## Work instructions
Scan the entries below. List each line with "altri".

## Data section
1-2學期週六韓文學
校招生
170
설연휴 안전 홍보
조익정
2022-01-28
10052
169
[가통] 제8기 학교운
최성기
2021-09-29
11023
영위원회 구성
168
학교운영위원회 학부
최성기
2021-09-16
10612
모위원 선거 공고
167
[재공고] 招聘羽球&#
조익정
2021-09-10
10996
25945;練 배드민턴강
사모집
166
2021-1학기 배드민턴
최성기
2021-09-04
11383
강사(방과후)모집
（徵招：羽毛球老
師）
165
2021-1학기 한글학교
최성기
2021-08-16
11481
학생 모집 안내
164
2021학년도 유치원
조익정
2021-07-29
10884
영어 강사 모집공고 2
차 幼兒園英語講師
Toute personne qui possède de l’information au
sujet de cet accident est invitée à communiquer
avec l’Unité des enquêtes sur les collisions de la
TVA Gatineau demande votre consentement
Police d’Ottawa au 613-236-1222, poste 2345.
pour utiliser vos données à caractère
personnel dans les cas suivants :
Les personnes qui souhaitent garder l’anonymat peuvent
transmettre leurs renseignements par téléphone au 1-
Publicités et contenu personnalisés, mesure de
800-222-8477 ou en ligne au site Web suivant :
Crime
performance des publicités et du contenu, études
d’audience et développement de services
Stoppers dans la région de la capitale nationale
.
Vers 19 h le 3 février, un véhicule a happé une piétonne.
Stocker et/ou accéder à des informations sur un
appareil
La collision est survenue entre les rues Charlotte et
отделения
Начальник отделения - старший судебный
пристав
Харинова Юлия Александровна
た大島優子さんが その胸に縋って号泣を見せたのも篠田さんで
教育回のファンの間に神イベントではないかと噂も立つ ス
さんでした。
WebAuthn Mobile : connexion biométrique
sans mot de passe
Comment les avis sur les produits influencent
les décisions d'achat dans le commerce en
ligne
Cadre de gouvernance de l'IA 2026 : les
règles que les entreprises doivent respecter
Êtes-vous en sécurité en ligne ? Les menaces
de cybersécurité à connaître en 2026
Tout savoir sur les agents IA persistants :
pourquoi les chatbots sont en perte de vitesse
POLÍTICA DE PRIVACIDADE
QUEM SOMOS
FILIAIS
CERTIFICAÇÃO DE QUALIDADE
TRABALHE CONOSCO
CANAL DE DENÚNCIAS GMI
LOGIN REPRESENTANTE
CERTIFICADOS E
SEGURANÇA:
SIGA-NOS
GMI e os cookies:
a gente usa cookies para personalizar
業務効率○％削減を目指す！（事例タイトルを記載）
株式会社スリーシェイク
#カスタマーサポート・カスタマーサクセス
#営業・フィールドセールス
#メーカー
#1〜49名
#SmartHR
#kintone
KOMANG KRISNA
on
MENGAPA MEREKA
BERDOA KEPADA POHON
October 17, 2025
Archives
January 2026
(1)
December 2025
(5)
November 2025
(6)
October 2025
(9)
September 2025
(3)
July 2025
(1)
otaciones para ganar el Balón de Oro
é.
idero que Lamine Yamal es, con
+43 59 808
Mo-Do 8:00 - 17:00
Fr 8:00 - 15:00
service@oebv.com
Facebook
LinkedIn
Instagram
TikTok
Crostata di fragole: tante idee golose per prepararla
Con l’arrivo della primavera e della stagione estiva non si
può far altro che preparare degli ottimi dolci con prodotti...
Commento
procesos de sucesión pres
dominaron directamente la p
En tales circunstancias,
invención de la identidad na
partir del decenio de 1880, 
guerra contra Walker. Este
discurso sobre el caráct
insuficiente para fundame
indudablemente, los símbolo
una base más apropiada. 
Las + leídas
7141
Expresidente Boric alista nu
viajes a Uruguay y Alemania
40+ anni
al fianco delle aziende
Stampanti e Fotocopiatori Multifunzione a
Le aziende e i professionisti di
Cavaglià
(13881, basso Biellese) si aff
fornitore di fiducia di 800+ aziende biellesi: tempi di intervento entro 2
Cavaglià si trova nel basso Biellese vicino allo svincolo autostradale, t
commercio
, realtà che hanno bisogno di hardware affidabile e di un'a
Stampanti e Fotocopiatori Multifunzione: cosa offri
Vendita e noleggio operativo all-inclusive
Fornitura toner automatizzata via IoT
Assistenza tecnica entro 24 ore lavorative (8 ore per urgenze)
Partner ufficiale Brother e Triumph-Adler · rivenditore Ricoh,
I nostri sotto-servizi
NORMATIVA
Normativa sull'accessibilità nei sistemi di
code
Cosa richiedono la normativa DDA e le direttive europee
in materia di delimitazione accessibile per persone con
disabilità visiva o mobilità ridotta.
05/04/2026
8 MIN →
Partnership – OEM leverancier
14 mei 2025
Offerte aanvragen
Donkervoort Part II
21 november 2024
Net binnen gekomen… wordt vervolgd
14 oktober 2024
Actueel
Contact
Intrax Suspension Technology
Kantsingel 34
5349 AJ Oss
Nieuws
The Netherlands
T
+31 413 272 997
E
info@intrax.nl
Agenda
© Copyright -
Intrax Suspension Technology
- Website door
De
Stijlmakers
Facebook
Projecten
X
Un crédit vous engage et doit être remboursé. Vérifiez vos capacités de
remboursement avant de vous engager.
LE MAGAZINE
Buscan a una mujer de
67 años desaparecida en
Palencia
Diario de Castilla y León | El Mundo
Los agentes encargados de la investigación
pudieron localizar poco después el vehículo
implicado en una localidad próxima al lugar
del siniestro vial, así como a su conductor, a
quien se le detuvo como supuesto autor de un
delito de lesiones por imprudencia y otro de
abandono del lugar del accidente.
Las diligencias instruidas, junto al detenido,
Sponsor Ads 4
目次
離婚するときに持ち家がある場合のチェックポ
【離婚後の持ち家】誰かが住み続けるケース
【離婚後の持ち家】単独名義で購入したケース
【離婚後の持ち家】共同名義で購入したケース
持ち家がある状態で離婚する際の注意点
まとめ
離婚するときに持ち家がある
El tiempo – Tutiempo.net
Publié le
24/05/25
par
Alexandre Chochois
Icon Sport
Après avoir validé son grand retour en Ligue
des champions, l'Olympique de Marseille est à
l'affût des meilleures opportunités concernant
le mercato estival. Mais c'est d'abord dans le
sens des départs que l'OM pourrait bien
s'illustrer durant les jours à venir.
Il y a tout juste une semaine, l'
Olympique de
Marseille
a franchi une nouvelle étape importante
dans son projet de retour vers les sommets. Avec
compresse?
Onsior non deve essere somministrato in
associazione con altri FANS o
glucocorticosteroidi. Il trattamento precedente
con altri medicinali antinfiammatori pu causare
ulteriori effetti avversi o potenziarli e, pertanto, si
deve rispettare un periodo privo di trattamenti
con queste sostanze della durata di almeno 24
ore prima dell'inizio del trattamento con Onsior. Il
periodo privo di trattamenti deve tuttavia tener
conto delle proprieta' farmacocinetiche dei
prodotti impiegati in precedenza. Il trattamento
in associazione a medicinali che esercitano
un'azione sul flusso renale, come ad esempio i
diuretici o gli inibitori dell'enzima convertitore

## Response area
associazione con altri FANS o
con altri medicinali antinfiammatori pu causare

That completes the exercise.